*Records for this task*:

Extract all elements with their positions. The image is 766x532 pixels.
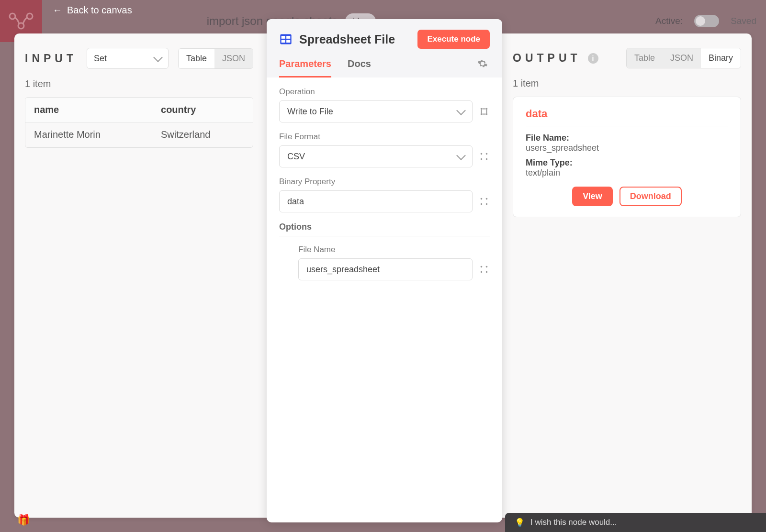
output-view-json[interactable]: JSON	[663, 48, 701, 68]
output-data-card: data File Name: users_spreadsheet Mime T…	[513, 97, 741, 217]
execute-node-button[interactable]: Execute node	[417, 30, 490, 49]
field-options-icon[interactable]	[478, 196, 490, 207]
input-view-table[interactable]: Table	[179, 49, 214, 68]
active-toggle[interactable]	[694, 15, 719, 27]
svg-point-16	[481, 198, 483, 200]
spreadsheet-icon	[279, 33, 293, 46]
tab-parameters[interactable]: Parameters	[279, 58, 331, 78]
mimetype-label: Mime Type:	[526, 158, 728, 168]
svg-rect-6	[282, 40, 285, 43]
filename-label: File Name:	[526, 133, 728, 143]
svg-point-20	[481, 266, 483, 268]
operation-select[interactable]: Write to File	[279, 100, 473, 122]
svg-point-22	[481, 271, 483, 273]
saved-status: Saved	[731, 16, 756, 26]
feedback-bar[interactable]: 💡 I wish this node would...	[505, 513, 766, 532]
svg-point-8	[481, 108, 483, 110]
svg-point-12	[481, 153, 483, 155]
binary-property-input[interactable]	[279, 190, 473, 212]
svg-point-0	[10, 13, 15, 19]
tab-docs[interactable]: Docs	[348, 58, 371, 78]
download-button[interactable]: Download	[620, 187, 682, 206]
node-title: Spreadsheet File	[299, 33, 411, 46]
gift-icon[interactable]: 🎁	[17, 514, 30, 526]
operation-label: Operation	[279, 87, 490, 97]
svg-point-21	[486, 266, 488, 268]
svg-point-13	[486, 153, 488, 155]
svg-point-17	[486, 198, 488, 200]
binary-key-title: data	[526, 108, 728, 126]
input-items-count: 1 item	[25, 78, 253, 89]
binary-label: Binary Property	[279, 177, 490, 187]
lightbulb-icon: 💡	[515, 518, 525, 528]
table-row[interactable]: Marinette Morin Switzerland	[25, 122, 253, 147]
arrow-left-icon: ←	[53, 5, 62, 16]
chevron-down-icon	[456, 151, 466, 160]
field-options-icon[interactable]	[478, 151, 490, 162]
output-title: OUTPUT	[513, 52, 581, 65]
filename-label: File Name	[298, 245, 490, 255]
input-source-select[interactable]: Set	[87, 48, 169, 69]
input-view-json[interactable]: JSON	[214, 49, 253, 68]
filename-value: users_spreadsheet	[526, 143, 728, 153]
svg-point-10	[481, 113, 483, 115]
field-options-icon[interactable]	[478, 106, 490, 117]
svg-rect-3	[280, 34, 291, 44]
svg-point-19	[486, 203, 488, 205]
info-icon[interactable]: i	[588, 53, 598, 64]
input-panel: INPUT Set Table JSON 1 item name country…	[14, 33, 259, 518]
format-label: File Format	[279, 132, 490, 142]
svg-point-14	[481, 158, 483, 160]
chevron-down-icon	[456, 106, 466, 115]
output-view-table[interactable]: Table	[627, 48, 663, 68]
svg-rect-4	[282, 36, 285, 39]
node-config-panel: Spreadsheet File Execute node Parameters…	[267, 19, 502, 522]
back-label: Back to canvas	[67, 5, 132, 16]
filename-input[interactable]	[298, 258, 473, 280]
svg-point-18	[481, 203, 483, 205]
svg-point-23	[486, 271, 488, 273]
svg-point-15	[486, 158, 488, 160]
svg-point-9	[486, 108, 488, 110]
col-name: name	[25, 98, 152, 122]
format-select[interactable]: CSV	[279, 145, 473, 167]
output-items-count: 1 item	[513, 78, 741, 89]
field-options-icon[interactable]	[478, 264, 490, 275]
node-settings-icon[interactable]	[477, 58, 488, 78]
svg-rect-7	[286, 40, 290, 43]
active-label: Active:	[655, 16, 683, 26]
mimetype-value: text/plain	[526, 168, 728, 178]
svg-point-11	[486, 113, 488, 115]
back-to-canvas-link[interactable]: ← Back to canvas	[53, 5, 132, 16]
svg-point-1	[27, 13, 33, 19]
output-view-binary[interactable]: Binary	[701, 48, 741, 68]
options-header: Options	[279, 222, 490, 236]
svg-rect-5	[286, 36, 290, 39]
input-table: name country Marinette Morin Switzerland	[25, 97, 253, 148]
view-button[interactable]: View	[572, 187, 613, 206]
input-title: INPUT	[25, 52, 77, 65]
chevron-down-icon	[153, 53, 163, 62]
col-country: country	[152, 98, 253, 122]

*Task to carry out*:
Print the records word for word and exclude any picture they hold.

*Written answer*:
Extract all elements with their positions. The image is 766x532 pixels.
output-view-json[interactable]: JSON	[663, 48, 701, 68]
output-data-card: data File Name: users_spreadsheet Mime T…	[513, 97, 741, 217]
execute-node-button[interactable]: Execute node	[417, 30, 490, 49]
field-options-icon[interactable]	[478, 196, 490, 207]
input-view-table[interactable]: Table	[179, 49, 214, 68]
active-toggle[interactable]	[694, 15, 719, 27]
svg-point-16	[481, 198, 483, 200]
spreadsheet-icon	[279, 33, 293, 46]
tab-parameters[interactable]: Parameters	[279, 58, 331, 78]
mimetype-label: Mime Type:	[526, 158, 728, 168]
svg-rect-6	[282, 40, 285, 43]
filename-label: File Name:	[526, 133, 728, 143]
svg-point-20	[481, 266, 483, 268]
operation-select[interactable]: Write to File	[279, 100, 473, 122]
svg-point-22	[481, 271, 483, 273]
saved-status: Saved	[731, 16, 756, 26]
feedback-bar[interactable]: 💡 I wish this node would...	[505, 513, 766, 532]
svg-point-8	[481, 108, 483, 110]
svg-point-12	[481, 153, 483, 155]
binary-property-input[interactable]	[279, 190, 473, 212]
svg-point-0	[10, 13, 15, 19]
tab-docs[interactable]: Docs	[348, 58, 371, 78]
download-button[interactable]: Download	[620, 187, 682, 206]
node-title: Spreadsheet File	[299, 33, 411, 46]
gift-icon[interactable]: 🎁	[17, 514, 30, 526]
operation-label: Operation	[279, 87, 490, 97]
svg-point-21	[486, 266, 488, 268]
svg-point-13	[486, 153, 488, 155]
svg-point-17	[486, 198, 488, 200]
binary-key-title: data	[526, 108, 728, 126]
input-items-count: 1 item	[25, 78, 253, 89]
binary-label: Binary Property	[279, 177, 490, 187]
lightbulb-icon: 💡	[515, 518, 525, 528]
table-row[interactable]: Marinette Morin Switzerland	[25, 122, 253, 147]
arrow-left-icon: ←	[53, 5, 62, 16]
chevron-down-icon	[456, 151, 466, 160]
field-options-icon[interactable]	[478, 151, 490, 162]
output-title: OUTPUT	[513, 52, 581, 65]
filename-label: File Name	[298, 245, 490, 255]
input-source-select[interactable]: Set	[87, 48, 169, 69]
input-view-json[interactable]: JSON	[214, 49, 253, 68]
filename-value: users_spreadsheet	[526, 143, 728, 153]
svg-point-10	[481, 113, 483, 115]
field-options-icon[interactable]	[478, 106, 490, 117]
svg-rect-3	[280, 34, 291, 44]
svg-point-19	[486, 203, 488, 205]
info-icon[interactable]: i	[588, 53, 598, 64]
input-panel: INPUT Set Table JSON 1 item name country…	[14, 33, 259, 518]
format-label: File Format	[279, 132, 490, 142]
svg-point-14	[481, 158, 483, 160]
chevron-down-icon	[456, 106, 466, 115]
output-view-table[interactable]: Table	[627, 48, 663, 68]
svg-rect-4	[282, 36, 285, 39]
node-config-panel: Spreadsheet File Execute node Parameters…	[267, 19, 502, 522]
back-label: Back to canvas	[67, 5, 132, 16]
filename-input[interactable]	[298, 258, 473, 280]
svg-point-18	[481, 203, 483, 205]
svg-point-23	[486, 271, 488, 273]
svg-point-15	[486, 158, 488, 160]
svg-point-9	[486, 108, 488, 110]
col-name: name	[25, 98, 152, 122]
format-select[interactable]: CSV	[279, 145, 473, 167]
output-items-count: 1 item	[513, 78, 741, 89]
field-options-icon[interactable]	[478, 264, 490, 275]
node-settings-icon[interactable]	[477, 58, 488, 78]
svg-rect-7	[286, 40, 290, 43]
active-label: Active:	[655, 16, 683, 26]
mimetype-value: text/plain	[526, 168, 728, 178]
svg-point-11	[486, 113, 488, 115]
back-to-canvas-link[interactable]: ← Back to canvas	[53, 5, 132, 16]
svg-point-1	[27, 13, 33, 19]
output-view-binary[interactable]: Binary	[701, 48, 741, 68]
options-header: Options	[279, 222, 490, 236]
svg-rect-5	[286, 36, 290, 39]
input-table: name country Marinette Morin Switzerland	[25, 97, 253, 148]
view-button[interactable]: View	[572, 187, 613, 206]
input-title: INPUT	[25, 52, 77, 65]
chevron-down-icon	[153, 53, 163, 62]
col-country: country	[152, 98, 253, 122]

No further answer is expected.